In the current issue of the London Review of Books, Fredric Jameson reviews Time Travel: The Popular Philosophy of Narrative by David Wittenberg, which he calls “a stimulating contribution to literary theory.” In the course of evaluating the book, Jameson shares his own hypothesis about why science fiction emerged as a literary genre in the late nineteenth century. Here’s an excerpt:
It is probably not immediately obvious what interest a new theoretical study of science fiction holds for the mainstream adepts of literary theory; and no doubt it is just as perplexing to SF scholars, for whom this particular subgenre of the subgenre, the time-travel narrative, is as exceptional among and uncharacteristic of their major texts as SF itself is with regard to official Literature. To be sure, so-called alternative or counterfactual histories have gained popularity and a certain respectability; my personal favourite is Terry Bisson’s Fire on the Mountain, in which John Brown’s raid succeeds and a black socialist republic emerges in the South, as prosperous and superior in relation to its shrunken rust-belt northern neighbour as West Germany was to the East in the old days. And there remains the lingering mystery of what would have happened had the time traveller not stepped on the butterfly: this is from Ray Bradbury’s immortal ‘Sound of Thunder’, but the idea is adaptable to any number of wistful daydreams – had Lincoln not been assassinated, or Bobby Kennedy – or more sombre fantasies, like Philip K. Dick’s Man in the High Castle, in which Germany and Japan win the Second World War and divide the US between them. But these historical variants are not genuine time-travel narratives on the order of H.G. Wells’s Time Machine (1895), which inaugurates the standard narrative of the history of science fiction, to the detriment of Jules Verne or that other increasingly popular recent candidate, Mary Shelley’s Frankenstein (1818).

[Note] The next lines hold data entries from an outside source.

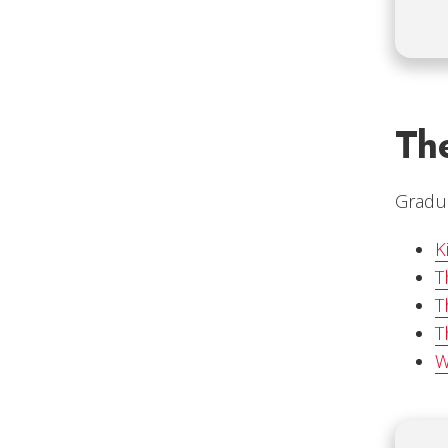
Th
Gradua
K
T
T
T
W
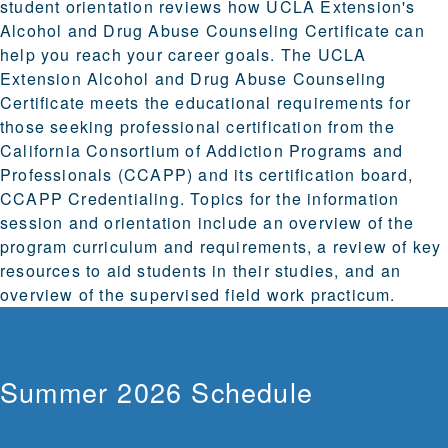
student orientation reviews how UCLA Extension's
Alcohol and Drug Abuse Counseling Certificate can
help you reach your career goals. The UCLA
Extension Alcohol and Drug Abuse Counseling
Certificate meets the educational requirements for
those seeking professional certification from the
California Consortium of Addiction Programs and
Professionals (CCAPP) and its certification board,
CCAPP Credentialing. Topics for the information
session and orientation include an overview of the
program curriculum and requirements, a review of key
resources to aid students in their studies, and an
overview of the supervised field work practicum.
Summer 2026 Schedule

But where did the genre come from? My own hypothesis is a very general one: namely, that the late 19th-century invention of SF correlates to Walter Scott’s invention of the modern historical novel in Waverley (1814), marking the emergence of a second – industrial – stage of historical consciousness after that first dawning sense of the historicity of society so rudely awakened by the French Revolution. David Wittenberg does much better than this, but his remarkable hypothesis is only one of the conceptual breakthroughs in this stimulating contribution to literary theory. I will dwell mainly on the three that interest me the most: the relationship of SF to modernism in the arts; the historical periodisation of the genre; and the dramatic challenge to narratology as a field, with implications for the theory of ideology as well as for the analysis of narrative structure itself (of which the time-travel story, with all its ineradicable paradoxes, suddenly becomes the fundamental paradigm). Nor is philosophy itself untouched by the fallout from these dramatic revisions: after all, the phenomenological ego is a temporal matter, and time itself one of its fundamental paradoxes, which neither Husserl nor Heidegger ever laid to rest.